I got sick in the stomach. I prayed a lot as I stayed there in the restroom. I said, “Dear God, there must be something better for me. I never harmed anyone in my life, dear Lord.” I went back to the phone room and I just sat there. I didn’t make any calls. The supervisor called me out and wanted to know why I was sitting there. I told him I wasn’t feeling good, and I went home.
I came back the next day because I didn’t have any other means of employment. I just kept praying and hoping and looking. And then, as if my prayers were answered, I got another job. The one I have now. I love it.
I walked into the bully’s office and told him a few things. I told him I was sick and tired of him. Oh God, I really can’t tell you what I said. (Laughs.) I told him, “I’m not gonna stay here and lie for you. You can take your job and shove it.” (Laughs.) And I walked out. He just stood there. He didn’t say anything. He was surprised. I was very calm, I didn’t shout. Oh, I felt good.

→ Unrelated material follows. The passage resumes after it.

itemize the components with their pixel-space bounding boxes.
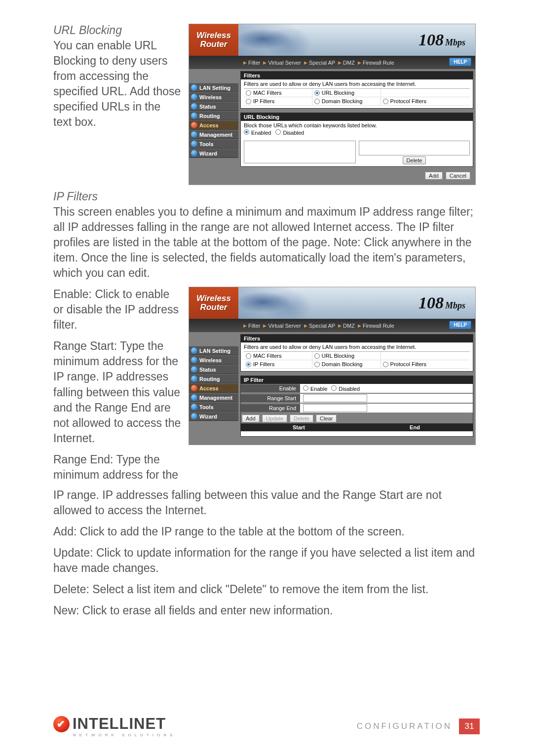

I still work in the same building. I pass him in the hallway every once in a while. He never speaks to me. He looks away. Every time I see him I hold my head very high, very erect, and keep walking.
BOOK THREE
CLEANING UP
NICK SALERNO
He has been driving a city garbage truck for eighteen years. He is forty-one, married, has three daughters. He works a forty-hour, five-day week, with occasional overtime. He has a crew of three laborers. “I usually get up at five-fifteen. I get to the city parking lot, you check the oil, your water level, then proceed for the ward yard. I meet the men, we pick up our work sheet.”
 
You get just like the milkman’s horse, you get used to it. If you remember the milkman’s horse, all he had to do was whistle and whooshhh! That’s it. He knew just where to stop, didn’t he? You pull up until you finish the alley. Usually thirty homes on each side. You have thirty stops in an alley. I have nineteen alleys a week. They’re called units. Sometimes I can’t finish ‘em, that’s how heavy they are, this bein’ an old neighborhood.
I’ll sit there until they pick up this one stop. You got different thoughts. Maybe you got a problem at home. Maybe one of the children aren’t feeling too good. Like my second one, she’s a problem with homework. Am I doin’ the right thing with her? Pressing her a little bit with math. Or you’ll read the paper. You always daydream.
Some stops, there’s one can, they’ll throw that on, then we proceed to the next can. They signal with a buzzer or a whistle or they’ll yell. The pusher blade pushes the garbage in. A good solid truckload will hold anywhere from eight thousand to twelve thousand pounds. If it’s wet, it weighs more.
Years ago, you had people burning, a lot of people had garbage burners. You would pick up a lot of ashes. Today most of ’em have converted to gas. In place of ashes, you’ve got cardboard boxes, you’ve got wood that people aren’t burning any more. It’s not like years ago, where people used everything. They’re not too economy-wise today. They’ll throw anything away. You’ll see whole packages of meat just thrown into the garbage can without being opened. I don’t know if it’s spoiled from the store or not. When I first started here, I had nearly thirty alleys in this ward. Today I’m down to nineteen. And we got better trucks today. Just the way things are packaged today. Plastic. You see a lot of plastic bottles, cardboard boxes.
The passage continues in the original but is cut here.